Alas, the law of unintended consequences
There was a point during the TBID discussion where MLT Executive Director John Urdi made the following argument. He talked about the communal success of a restaurant seating one more table, a server receiving one extra tip ($10) for that table, that server then spending $20 at a different restaurant the next night, and the TBID paid on that $20 being just thirty cents. What he was getting at was increased visitation and increased velocity of money flowing through town benefits everyone.
But what wasn’t contemplated in the equation was the impact Mammoth’s surging popularity would have on cost-of-living, specifically rents, if one can find a place to rent at all. The ‘make an extra $10, spend an extra 30 cents’ equation feels quaint when rent costs you an extra $20/day.
… I feel like stories about treasured places being overrun is a meme at this point. Every week, I run across one of these stories. Question is – what has led to the overrun? Is overrun inevitable?
There was the recent one by Dani Anguiano in The Guardian entitled “Lake Tahoe has a People Problem: How a Resort Town Became Unlivable.”

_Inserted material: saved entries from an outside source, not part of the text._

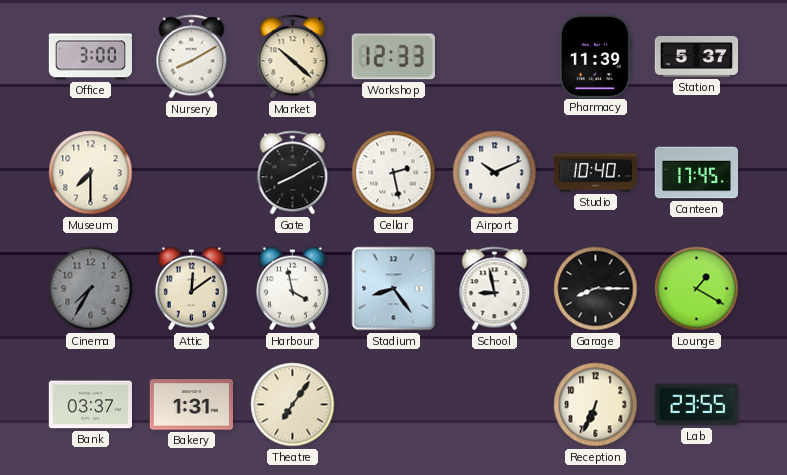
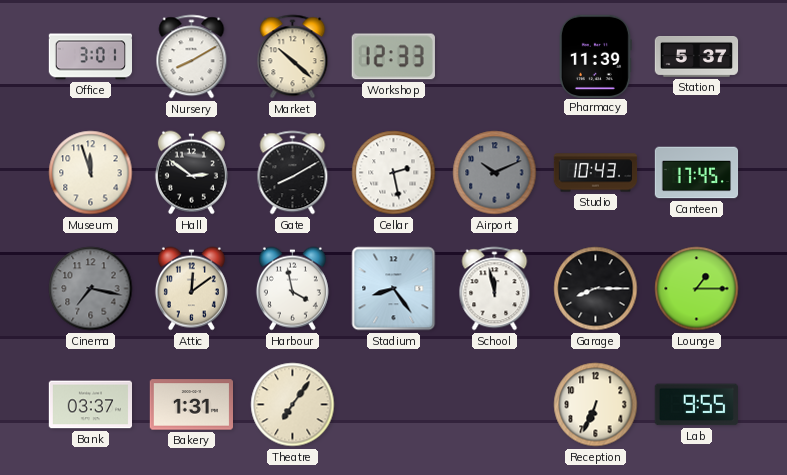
Office: 3:00 -> 3:01
Museum: 7:30 -> 11:57
Hall: none -> 2:51
Airport dial: white -> grey
Studio: 10:40 -> 10:43
Cinema: 7:35 -> 7:17
School: 8:58 -> 11:58
Lounge: 1:20 -> 1:15
Lab: 23:55 -> 9:55
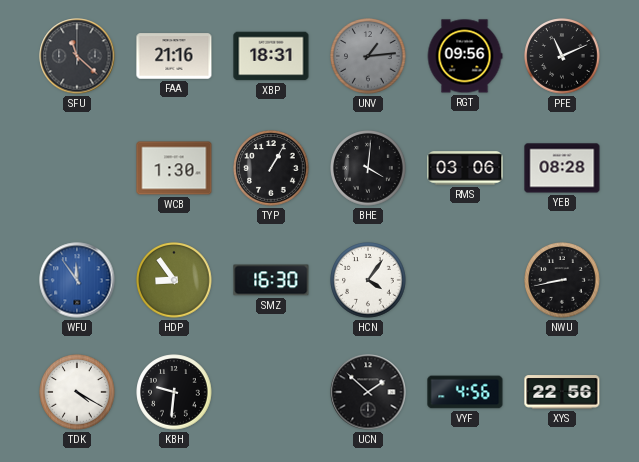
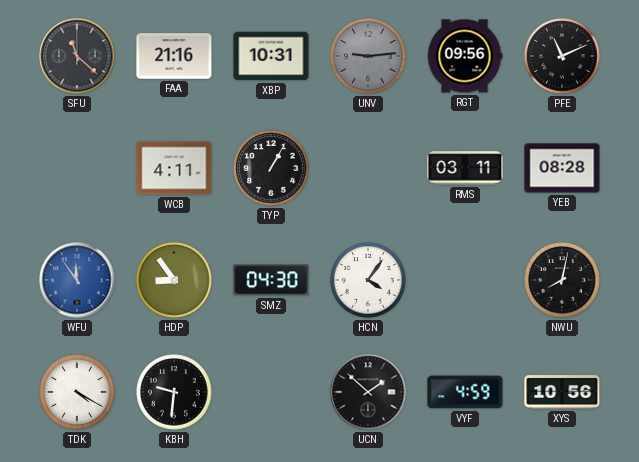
XBP: 18:31 -> 10:31
UNV: 1:14 -> 9:14
WCB: 1:30 -> 4:11
BHE: 4:01 -> none
RMS: 03:06 -> 03:11
SMZ: 16:30 -> 04:30
NWU: 8:43 -> 8:02
VYF: 4:56 -> 4:59
XYS: 22:56 -> 10:56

The article was prompted by Tahoe making Fodor’s “No” list of destinations to avoid.
According to the Tahoe Prosperity Center, median home prices have soared from $345,000 in 2012 to $950,000 in 2021. This has led to a depleted workforce and reduced business/business hours.
The article states, “As Covid surged, new residents have flocked to the towns and cities [surrounding Tahoe].”
To which Michael Raimondo deadpanned, “No mention of a $9 million marketing budget achieving this.”
Then in last week’s New Yorker, there was a story titled “No City Limits” by Lawrence Wright about the explosive growth in Austin, Texas.
The following passage resonated:
“In any city whose identity is changing, it can be hard to avoid the sense that a golden age has slipped away. Newcomers to Austin fall prey to this nostalgia almost instantly – but the feeling is more like watching someone you love become someone you don’t expect. It doesn’t mean that you’re not still in love – just that complexity has entered the relationship.”
That’s really what I sense in town these days. This complexity. This internal debate over making a living v. livability.
I visited June Mountain with my daughter last Sunday. It was a 65-minute wait to board Chair 1. And I thought, well, this is mildly irritating.
But then I observed the other people in line – all tourists. Who were all just damn happy to be there versus sitting in L.A. traffic. And it was a beautiful sunny day and the wait didn’t faze them one bit.
And then we got to the lodge area and skied right onto J6. We were free! And then my daughter said she was hungry. Uggh.
So we skied down to Stewpot Slim’s and spend another 20 minutes in line getting food. Again, everyone in line was in good spirits. I watched the teenage gals in front of us hug their father and thank him for taking them on vacation.
The employee taking orders (nametag Josh) couldn’t have been more pleasant.
And I thought to myself, I suppose I’m the spoiled one. I can share my backyard. I’ve spent my whole life trying to develop greater patience. This is just one more lesson. One more slice of humble pie. The snow is terrific. My daughter is fed and happy. Let it go.
But, if it can be helped, don’t test me further. I don’t need a 75-minute wait for J1 or a 30-minute stop at Stewpot Slim’s. I do think we have enough. Let’s not risk overcooking Lunch.